**SOURCE MATERIAL:**
-.-.-

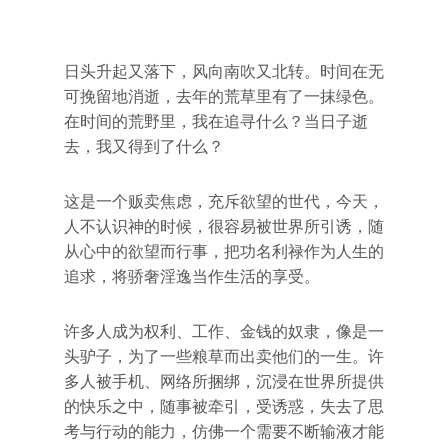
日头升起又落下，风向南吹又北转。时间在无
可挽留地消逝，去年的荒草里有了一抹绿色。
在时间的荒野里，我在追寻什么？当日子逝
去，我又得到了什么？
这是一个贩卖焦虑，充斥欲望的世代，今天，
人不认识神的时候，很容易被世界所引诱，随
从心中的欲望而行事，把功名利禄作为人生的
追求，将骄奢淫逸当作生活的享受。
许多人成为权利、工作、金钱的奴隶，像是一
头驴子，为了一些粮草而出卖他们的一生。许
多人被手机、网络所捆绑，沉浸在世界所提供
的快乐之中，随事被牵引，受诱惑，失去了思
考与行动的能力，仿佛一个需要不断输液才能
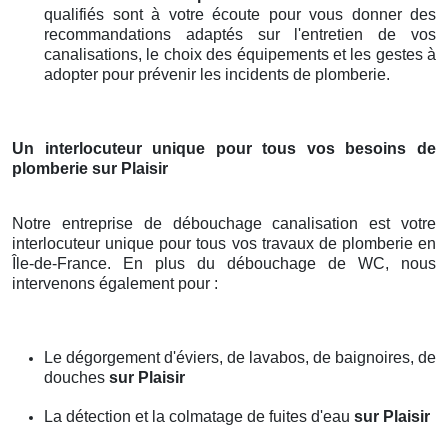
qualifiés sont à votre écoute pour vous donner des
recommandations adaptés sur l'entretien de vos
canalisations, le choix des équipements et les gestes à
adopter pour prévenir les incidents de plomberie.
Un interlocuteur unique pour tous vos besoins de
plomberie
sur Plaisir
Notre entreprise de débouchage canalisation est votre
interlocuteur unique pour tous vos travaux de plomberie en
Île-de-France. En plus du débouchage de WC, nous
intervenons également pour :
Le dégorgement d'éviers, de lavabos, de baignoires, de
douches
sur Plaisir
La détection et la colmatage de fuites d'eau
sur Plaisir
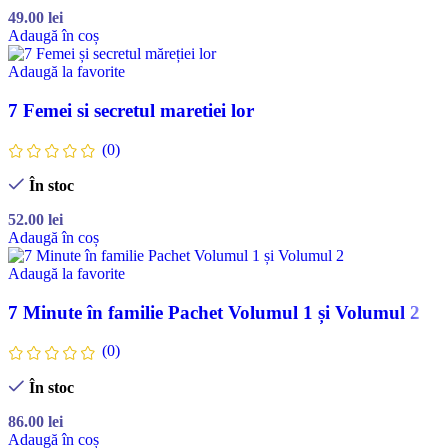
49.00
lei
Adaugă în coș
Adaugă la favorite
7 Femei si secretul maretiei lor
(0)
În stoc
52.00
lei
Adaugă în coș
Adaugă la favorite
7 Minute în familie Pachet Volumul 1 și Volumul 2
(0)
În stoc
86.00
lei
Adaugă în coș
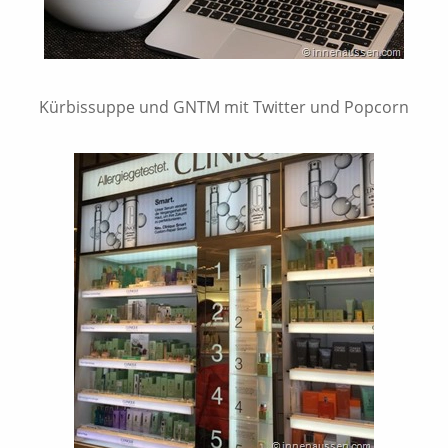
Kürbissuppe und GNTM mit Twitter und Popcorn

-.-.-

**PROMPT:** Everything from the line with "多人被手机、网络所捆绑，沉浸在世界所提供" through the end of the records above, both ends included, is to be reproduced exactly, and nothing outside that span; the pictures are to be dropped.

**WRITTEN RESPONSE:**
多人被手机、网络所捆绑，沉浸在世界所提供
的快乐之中，随事被牵引，受诱惑，失去了思
考与行动的能力，仿佛一个需要不断输液才能
qualifiés sont à votre écoute pour vous donner des
recommandations adaptés sur l'entretien de vos
canalisations, le choix des équipements et les gestes à
adopter pour prévenir les incidents de plomberie.
Un interlocuteur unique pour tous vos besoins de
plomberie
sur Plaisir
Notre entreprise de débouchage canalisation est votre
interlocuteur unique pour tous vos travaux de plomberie en
Île-de-France. En plus du débouchage de WC, nous
intervenons également pour :
Le dégorgement d'éviers, de lavabos, de baignoires, de
douches
sur Plaisir
La détection et la colmatage de fuites d'eau
sur Plaisir
49.00
lei
Adaugă în coș
Adaugă la favorite
7 Femei si secretul maretiei lor
(0)
În stoc
52.00
lei
Adaugă în coș
Adaugă la favorite
7 Minute în familie Pachet Volumul 1 și Volumul 2
(0)
În stoc
86.00
lei
Adaugă în coș
Kürbissuppe und GNTM mit Twitter und Popcorn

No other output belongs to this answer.